_DATA FOR PROCESSING_.
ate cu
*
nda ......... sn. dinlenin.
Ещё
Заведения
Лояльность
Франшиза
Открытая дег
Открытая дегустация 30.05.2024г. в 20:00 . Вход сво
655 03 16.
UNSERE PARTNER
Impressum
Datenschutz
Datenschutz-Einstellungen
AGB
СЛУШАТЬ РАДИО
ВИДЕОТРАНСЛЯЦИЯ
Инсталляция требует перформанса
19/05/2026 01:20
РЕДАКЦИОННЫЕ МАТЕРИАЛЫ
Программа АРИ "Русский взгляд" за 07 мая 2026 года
---
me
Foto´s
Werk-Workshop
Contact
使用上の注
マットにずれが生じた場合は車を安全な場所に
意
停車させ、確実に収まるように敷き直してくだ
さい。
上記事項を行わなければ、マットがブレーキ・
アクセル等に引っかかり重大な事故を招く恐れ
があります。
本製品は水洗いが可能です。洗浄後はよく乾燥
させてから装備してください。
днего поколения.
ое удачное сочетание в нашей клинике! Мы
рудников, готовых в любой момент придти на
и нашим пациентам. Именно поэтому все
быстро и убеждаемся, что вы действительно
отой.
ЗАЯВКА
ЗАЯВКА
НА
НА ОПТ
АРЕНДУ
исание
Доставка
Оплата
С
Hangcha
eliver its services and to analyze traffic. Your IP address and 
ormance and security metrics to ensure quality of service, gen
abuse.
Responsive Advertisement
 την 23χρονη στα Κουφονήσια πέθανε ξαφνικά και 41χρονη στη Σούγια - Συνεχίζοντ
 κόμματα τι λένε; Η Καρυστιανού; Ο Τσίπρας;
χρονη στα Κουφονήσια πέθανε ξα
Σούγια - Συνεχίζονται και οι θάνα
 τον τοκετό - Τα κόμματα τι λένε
---
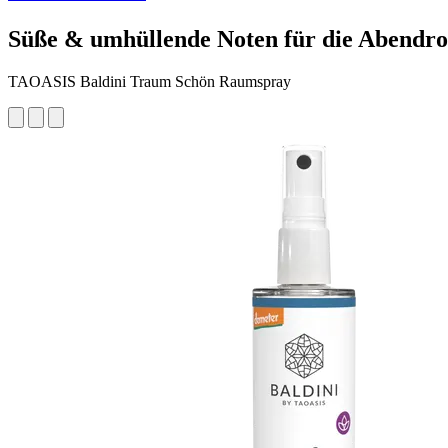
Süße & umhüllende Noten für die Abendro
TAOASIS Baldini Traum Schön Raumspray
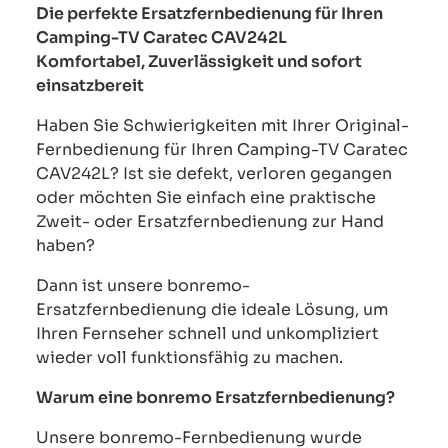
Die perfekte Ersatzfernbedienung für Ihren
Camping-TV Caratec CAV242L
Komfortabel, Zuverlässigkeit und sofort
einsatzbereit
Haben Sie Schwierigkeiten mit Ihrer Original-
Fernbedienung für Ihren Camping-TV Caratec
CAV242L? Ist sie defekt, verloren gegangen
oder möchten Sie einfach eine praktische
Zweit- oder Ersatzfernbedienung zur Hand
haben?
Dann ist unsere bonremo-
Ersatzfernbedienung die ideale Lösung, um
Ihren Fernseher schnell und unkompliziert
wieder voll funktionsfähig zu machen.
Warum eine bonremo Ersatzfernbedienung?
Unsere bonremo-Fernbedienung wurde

_TASK DESCRIPTION_. All lines that contain the word "Ihren" must be copied from the records above.

_ANSWER TO THIS PROBLEM_.
Die perfekte Ersatzfernbedienung für Ihren
Fernbedienung für Ihren Camping-TV Caratec
Ihren Fernseher schnell und unkompliziert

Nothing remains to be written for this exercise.